[Data]

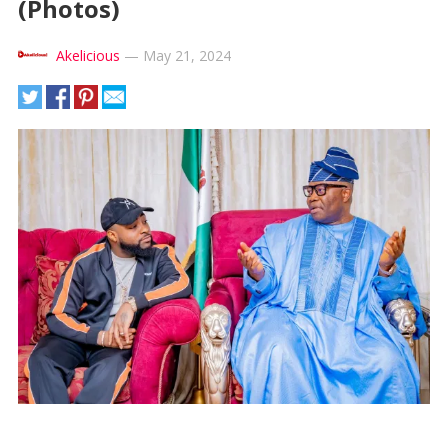
(Photos)
Akelicious
—
May 21, 2024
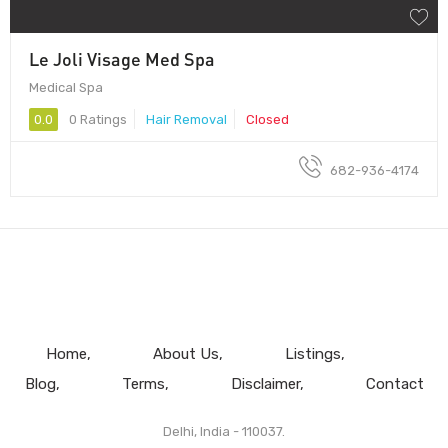
Le Joli Visage Med Spa
Medical Spa
0.0
0 Ratings
Hair Removal
Closed
682-936-4174
Home
About Us
Listings
Blog
Terms
Disclaimer
Contact
Delhi, India - 110037.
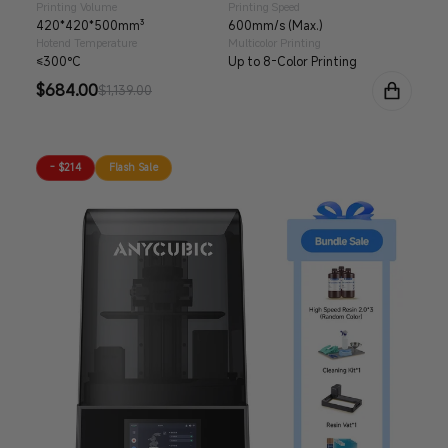
Printing Volume
Printing Speed
420*420*500mm³
600mm/s (Max.)
Hotend Temperature
Multicolor Printing
≤300°C
Up to 8-Color Printing
Sale
$684.00
Regular
$1,139.00
price
price
- $214
Flash Sale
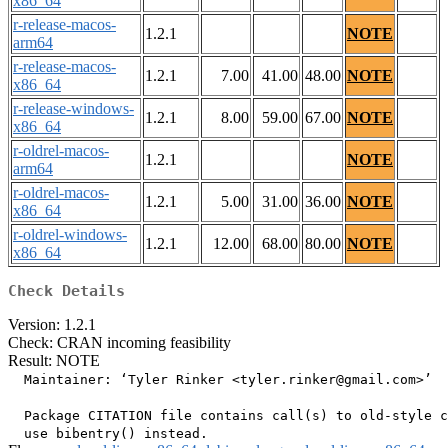
x86_64
r-release-macos-
1.2.1
NOTE
arm64
r-release-macos-
1.2.1
7.00
41.00
48.00
NOTE
x86_64
r-release-windows-
1.2.1
8.00
59.00
67.00
NOTE
x86_64
r-oldrel-macos-
1.2.1
NOTE
arm64
r-oldrel-macos-
1.2.1
5.00
31.00
36.00
NOTE
x86_64
r-oldrel-windows-
1.2.1
12.00
68.00
80.00
NOTE
x86_64
Check Details
Version: 1.2.1
Check: CRAN incoming feasibility
Result: NOTE
  Maintainer: ‘Tyler Rinker <tyler.rinker@gmail.com>’

  Package CITATION file contains call(s) to old-style c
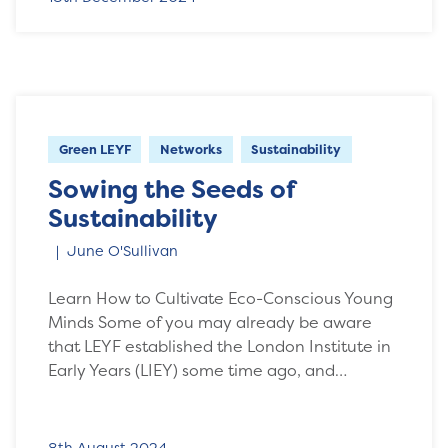
Green LEYF
Networks
Sustainability
Sowing the Seeds of
Sustainability
June O'Sullivan
Learn How to Cultivate Eco-Conscious Young
Minds Some of you may already be aware
that LEYF established the London Institute in
Early Years (LIEY) some time ago, and…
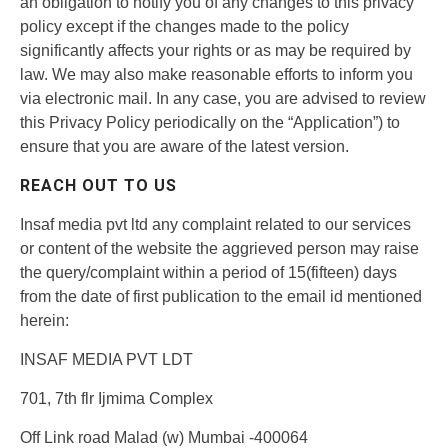
an obligation to notify you of any changes to this privacy
policy except if the changes made to the policy
significantly affects your rights or as may be required by
law. We may also make reasonable efforts to inform you
via electronic mail. In any case, you are advised to review
this Privacy Policy periodically on the “Application”) to
ensure that you are aware of the latest version.
REACH OUT TO US
Insaf media pvt ltd any complaint related to our services
or content of the website the aggrieved person may raise
the query/complaint within a period of 15(fifteen) days
from the date of first publication to the email id mentioned
herein:
INSAF MEDIA PVT LDT
701, 7th flr Ijmima Complex
Off Link road Malad (w) Mumbai -400064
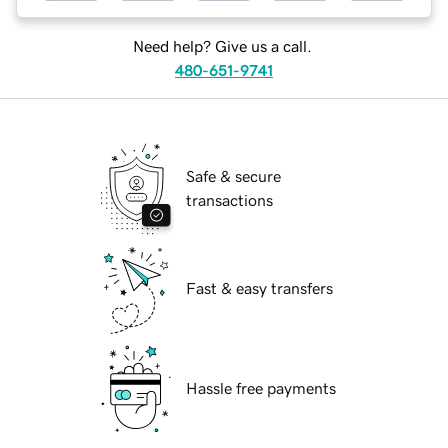
Need help? Give us a call.
480-651-9741
Safe & secure
transactions
Fast & easy transfers
Hassle free payments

[/Data]

_What the task asks_
Reproduce the whole listing verbatim. Pictures stay out of the copy.

_Your solution_
(Photos)
Akelicious
—
May 21, 2024
Le Joli Visage Med Spa
Medical Spa
0.0
0 Ratings
Hair Removal
Closed
682-936-4174
Home
About Us
Listings
Blog
Terms
Disclaimer
Contact
Delhi, India - 110037.
Printing Volume
Printing Speed
420*420*500mm³
600mm/s (Max.)
Hotend Temperature
Multicolor Printing
≤300°C
Up to 8-Color Printing
Sale
$684.00
Regular
$1,139.00
price
price
- $214
Flash Sale
x86_64
r-release-macos-
1.2.1
NOTE
arm64
r-release-macos-
1.2.1
7.00
41.00
48.00
NOTE
x86_64
r-release-windows-
1.2.1
8.00
59.00
67.00
NOTE
x86_64
r-oldrel-macos-
1.2.1
NOTE
arm64
r-oldrel-macos-
1.2.1
5.00
31.00
36.00
NOTE
x86_64
r-oldrel-windows-
1.2.1
12.00
68.00
80.00
NOTE
x86_64
Check Details
Version: 1.2.1
Check: CRAN incoming feasibility
Result: NOTE
  Maintainer: ‘Tyler Rinker <tyler.rinker@gmail.com>’

  Package CITATION file contains call(s) to old-style c
Green LEYF
Networks
Sustainability
Sowing the Seeds of
Sustainability
June O'Sullivan
Learn How to Cultivate Eco-Conscious Young
Minds Some of you may already be aware
that LEYF established the London Institute in
Early Years (LIEY) some time ago, and…
an obligation to notify you of any changes to this privacy
policy except if the changes made to the policy
significantly affects your rights or as may be required by
law. We may also make reasonable efforts to inform you
via electronic mail. In any case, you are advised to review
this Privacy Policy periodically on the “Application”) to
ensure that you are aware of the latest version.
REACH OUT TO US
Insaf media pvt ltd any complaint related to our services
or content of the website the aggrieved person may raise
the query/complaint within a period of 15(fifteen) days
from the date of first publication to the email id mentioned
herein:
INSAF MEDIA PVT LDT
701, 7th flr Ijmima Complex
Off Link road Malad (w) Mumbai -400064
Need help? Give us a call.
480-651-9741
Safe & secure
transactions
Fast & easy transfers
Hassle free payments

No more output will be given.